WHAT WOULD I DO TO SAVE MYSELF
I find the topic of researching one’s own treatment for a rare form of cancer as was done by James “Rhio” O’Connor, a daunting thought. I have chosen a cancer that a friend of mine is dealing with, Vaginal cancer. In the case of my friend, she has been diagnosed with the rarest form; sarcoma. Vagina sarcomas occur in only 2 to 3% of the patients diagnosed with vaginal cancer. Sarcoma’s normally are found in the bone, muscle or connective tissue. The danger of vaginal sarcoma is that it forms deep within the wall of the vagina and not on the surface making it more difficult to diagnose and treat. For the purpose of this discussion we will assume leiomyosarcomas as the type of cancer that has presented.
Leiomyosarcomas is a muscular tumor in that it is found within the muscular structure of the walls of the vagina. Doctors who treat this form of cancer recommend the first course of treatment be to find an oncologist who deals with sarcomas to ensure that the diagnosis is sound. That would be my first course of action; after, I am sure, falling into a state of shock. I know it would be necessary to have a local oncologist who would carry out any treatment plan set up by the sarcoma specialist. That would be my next step. Finding an oncologist locally, I would depend on “word of mouth” from my friends and family who have successfully battled cancer. Believe me, that is an ever growing number! I would probably need to see a surgeon as well, if surgery is an option. Once that doctor was found and the specialist had been seen, tests done and the cancer stage ascertained; research on the type of treatment recommended for my type of cancer would need to be studied. Recommendations from the doctors on my treatment team would of course be given serious consideration but never being a person to accept anything at face value; I know I would begin my own research.

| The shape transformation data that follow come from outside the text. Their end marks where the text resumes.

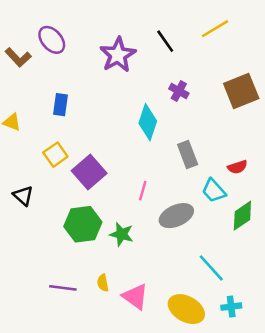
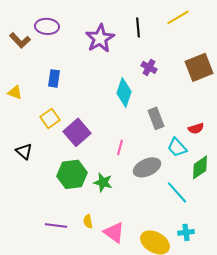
purple ellipse: (52, 40) -> (47, 26), turned -45
black line: (165, 41) -> (138, 27), turned 30
cyan line: (211, 268) -> (177, 192), moved
cyan cross: (231, 307) -> (186, 232), moved

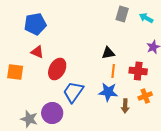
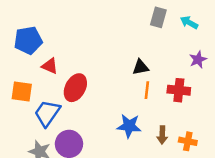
blue pentagon: (35, 24) -> (28, 40), moved
blue trapezoid: (73, 92) -> (47, 113), moved
blue star: (108, 92) -> (129, 126), moved
orange cross: (145, 96) -> (188, 141), moved, turned 32

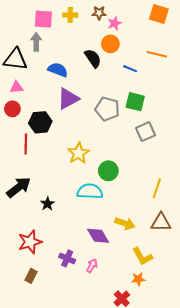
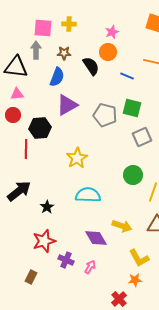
brown star: (99, 13) -> (64, 53), moved
blue semicircle: (58, 70) -> (57, 77), turned 90
green circle: (108, 171) -> (133, 175), moved
red star: (30, 242) -> (44, 241), moved

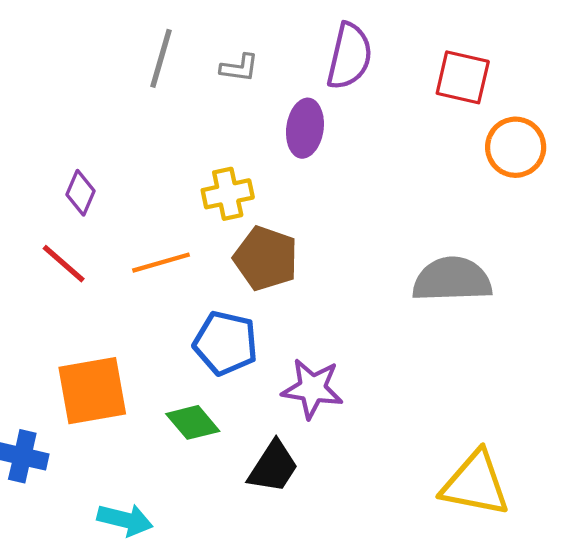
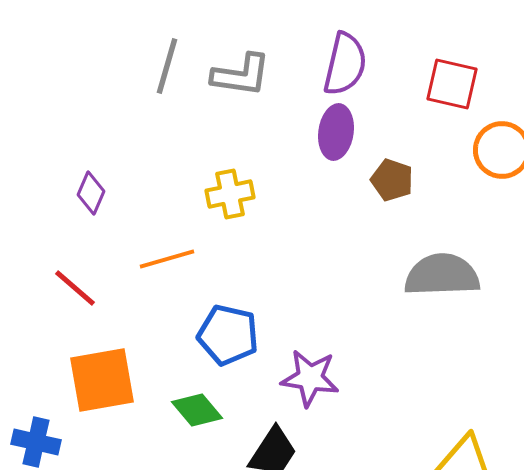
gray L-shape: (239, 68) -> (241, 75), size x1.6
purple ellipse: (305, 128) -> (336, 132), moved
brown pentagon: (266, 258) -> (392, 180), moved, size x0.7
red line: (64, 264) -> (75, 288), moved

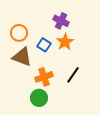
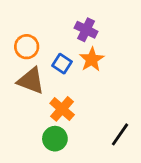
black line: (73, 75) -> (120, 134), moved
orange cross: (44, 77) -> (62, 109), turned -30

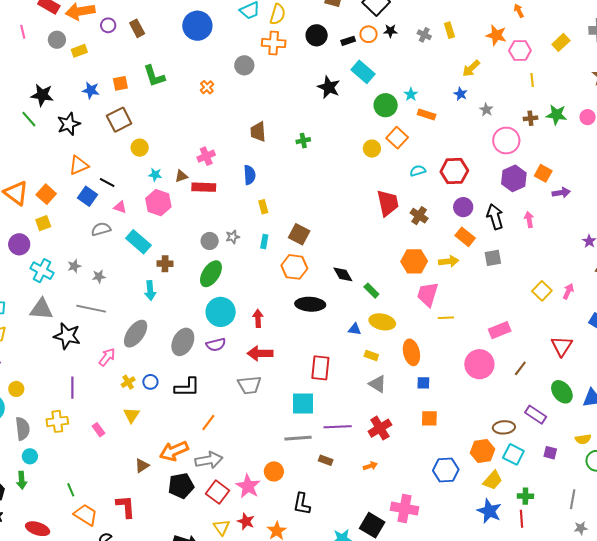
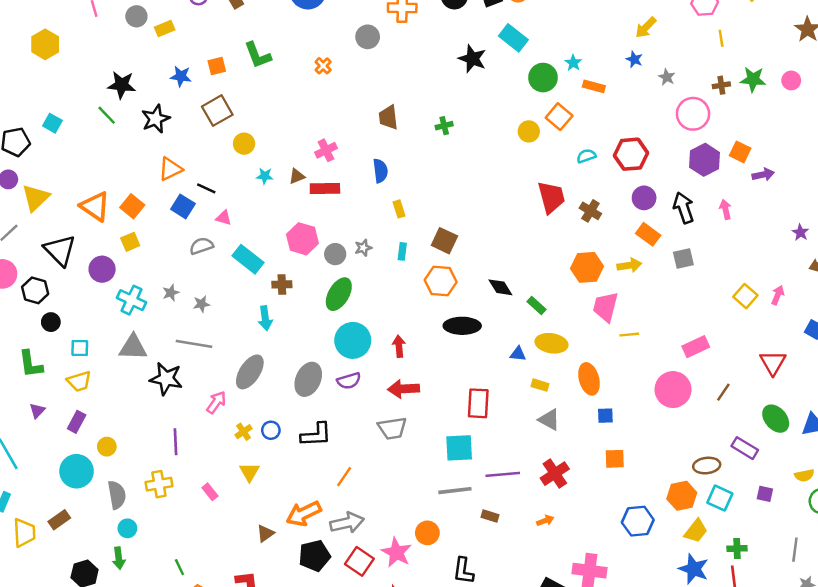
pink hexagon: (158, 203) -> (302, 239), moved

I understand from information on some web sites dealing with cancer treatment, that cancer trials could be an option, especially if other standard treatments such as chemotherapy and radiation prove unreliable. Most of those trials demand that no previous treatments have been entered into before consideration of the patient for the trial. Given the virulent nature of many sarcomas delaying treatment could well prove fatal. The expediency needed in the researching of one’s treatment almost demands that most of that research be conducted on line. Web sites that deal with my particular diagnosis would be where I would look first; followed closely by the major medical site such as NIH and Mayo Clinic. My friend Diane was diagnosed with Pancreatic cancer. Local doctors gave her few treatment options and none seemed to promise success. Diane researched treatment centers dealing with Pacreatic cancer and found a clinical trial taking place in Texas. My friend got on a plane to Texas and got a space on a waiting list for that trial. After several months of treatment, she is now in remission and has returned to her job as a member of our faculty.

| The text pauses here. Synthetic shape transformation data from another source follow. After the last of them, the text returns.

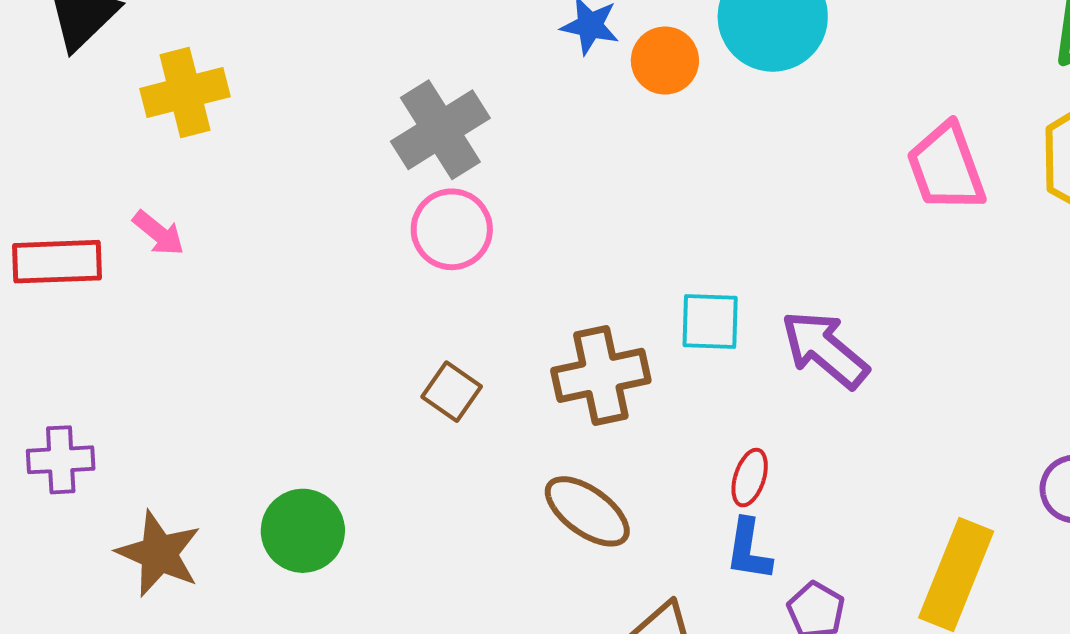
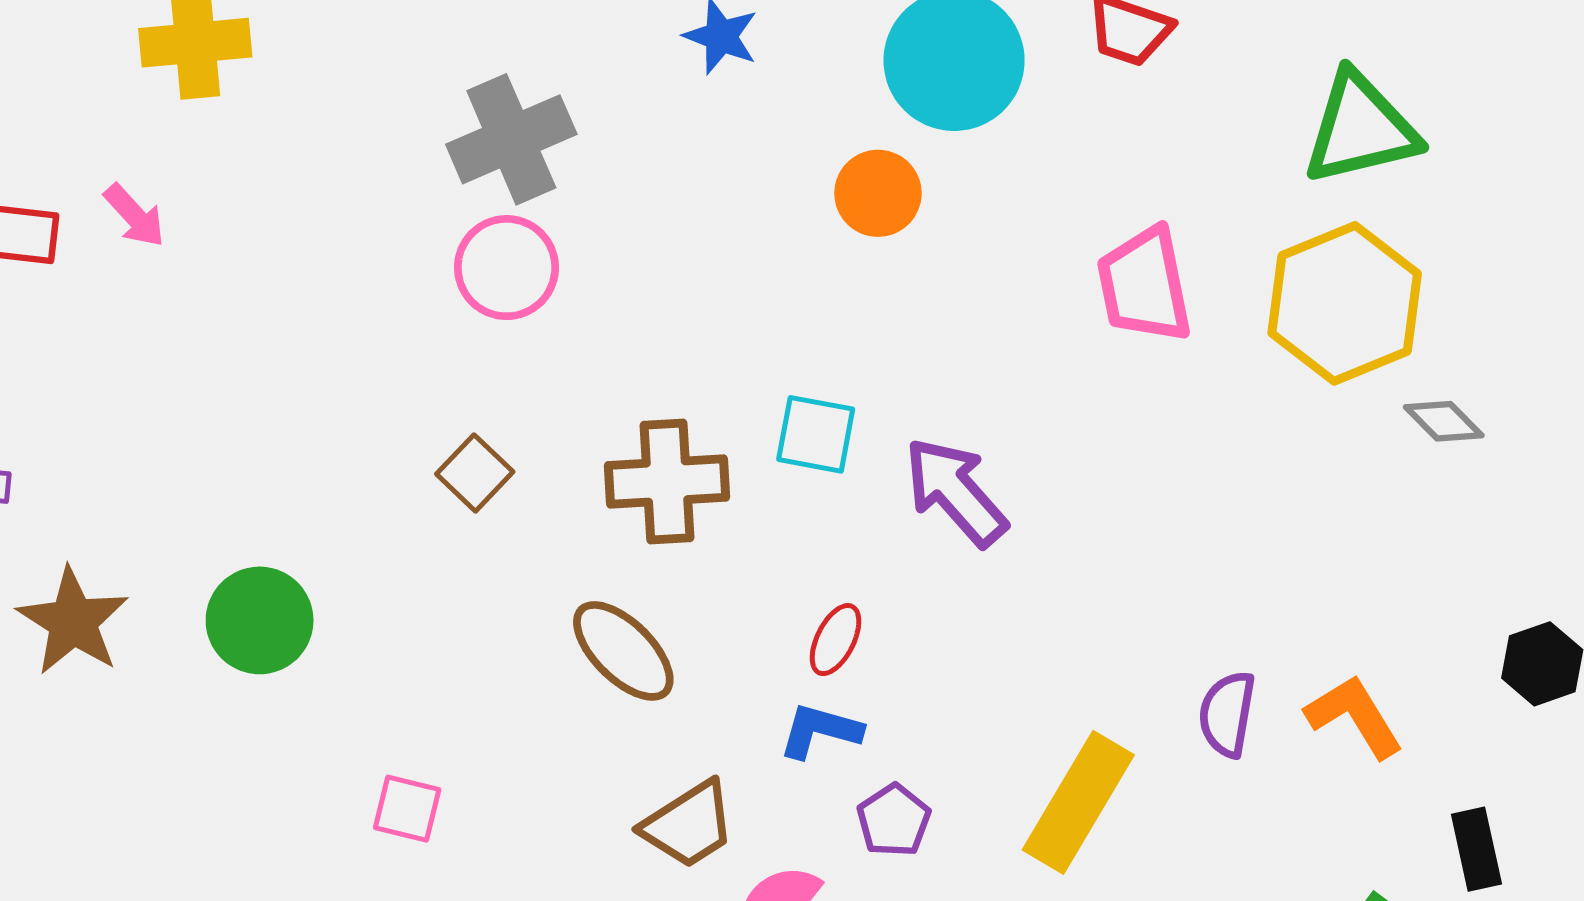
orange circle: (665, 61) -> (878, 193), moved
blue L-shape: (749, 550) -> (820, 731), turned 88

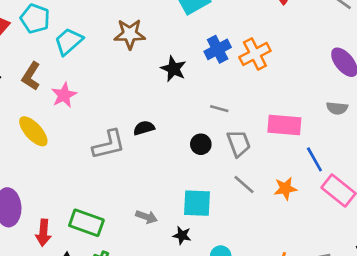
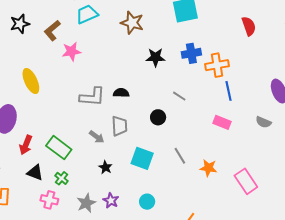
black star: (173, 69) -> (155, 57), turned 30
pink rectangle: (284, 125) -> (222, 122), size x0.7
yellow ellipse: (33, 131) -> (31, 81), moved
gray trapezoid: (239, 143) -> (119, 126), moved
blue line: (314, 159) -> (228, 91), moved
gray arrow: (146, 217) -> (97, 137), moved
black star: (182, 235) -> (105, 167), moved

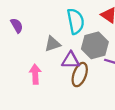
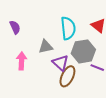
purple triangle: (71, 60) -> (60, 63), turned 36
pink arrow: (35, 74) -> (22, 61), moved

My friend Kathleen was diagnosed with stage 2 Breast cancer. Following the recommendation of her oncologist (whom she had found through recommendations of coworkers), she opted to undergo chemotherapy to kill the tumor followed by a double mastectomy, though cancer was only present in one breast at the time, then a course of radiation treatments. All proved successful and today, nearly 4 years later, Kathleen is still cancer free.
My friend Lois was diagnosed with stage 4 inoperable brain cancer. The oncologist Lois was assigned at the hospital where she was admitted after her first seizure, was the oncologist she used for treatment. As far as I am aware, Lois never researched other treatment options though Sylvester Cancer Institute in Miami is nationally renowned in cancer treatment. Nearly six months to the day of her diagnosis, Lois died in hospice, at the age of 49 years.
Another friend, Gwen, was diagnosed with stage four breast cancer and because of pre-existing medical conditions did not have many standard treatment options available. Gwen’s pace maker made it impossible to follow her mastectomy with radiation. Doctors feared that chemotherapy would stop her already damaged heart. I did some research and found a local oncologist who offered a laser treatment that focused on the cancer cells and left the surrounding tissue undamaged. I also tried unsuccessfully to get Gwen to come to Miami to Sylvester for a second opinion. Gwen opted to let the cancer take its course and in a few months the cancer reappeared in the chest wall. Four short months later it had spread to her lungs and then her brain.
While I cannot predict my reaction to a diagnosis of cancer and whether I would fight like my friends Diane and Kathleen or accept the first plan of attack as my other friends did; my hope is that I would be brave enough to make educated choices as to treatment; much like James O’Connor.